Zhang Feiyu, Zhang Luyang, Chen Hongxiang, Xie Jiangjian
School of Technology, Beijing Forestry University, Beijing 100083, China.
Entropy (Basel). 2021 Nov 13;23(11):1507. doi: 10.3390/e23111507.
Deep convolutional neural networks (DCNNs) have achieved breakthrough performance on bird species identification using a spectrogram of bird vocalization. Aiming at the imbalance of the bird vocalization dataset, a single feature identification model (SFIM) with residual blocks and modified, weighted, cross-entropy function was proposed. To further improve the identification accuracy, two multi-channel fusion methods were built with three SFIMs.
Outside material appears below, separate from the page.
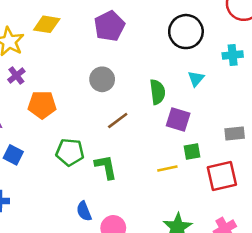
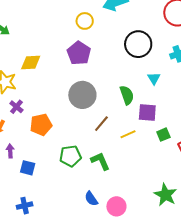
gray circle: (102, 79) -> (82, 95), size x1.4
yellow line: (167, 169) -> (128, 134), moved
One of these fused the outputs of the feature extraction parts of three SFIMs (feature fusion mode), the other fused the outputs of the classifiers of three SFIMs (result fusion mode). The SFIMs were trained with three different kinds of spectrograms, which were calculated through short-time Fourier transform, mel-frequency cepstrum transform and chirplet transform, respectively. To overcome the shortage of the huge number of trainable model parameters, transfer learning was used in the multi-channel models. Using our own vocalization dataset as a sample set, it is found that the result fusion mode model outperforms the other proposed models, the best mean average precision (MAP) reaches 0.914. Choosing three durations of spectrograms, 100 ms, 300 ms and 500 ms for comparison, the results reveal that the 300 ms duration is the best for our own dataset. The duration is suggested to be determined based on the duration distribution of bird syllables. As for the performance with the training dataset of BirdCLEF2019, the highest classification mean average precision (cmAP) reached 0.135, which means the proposed model has certain generalization ability.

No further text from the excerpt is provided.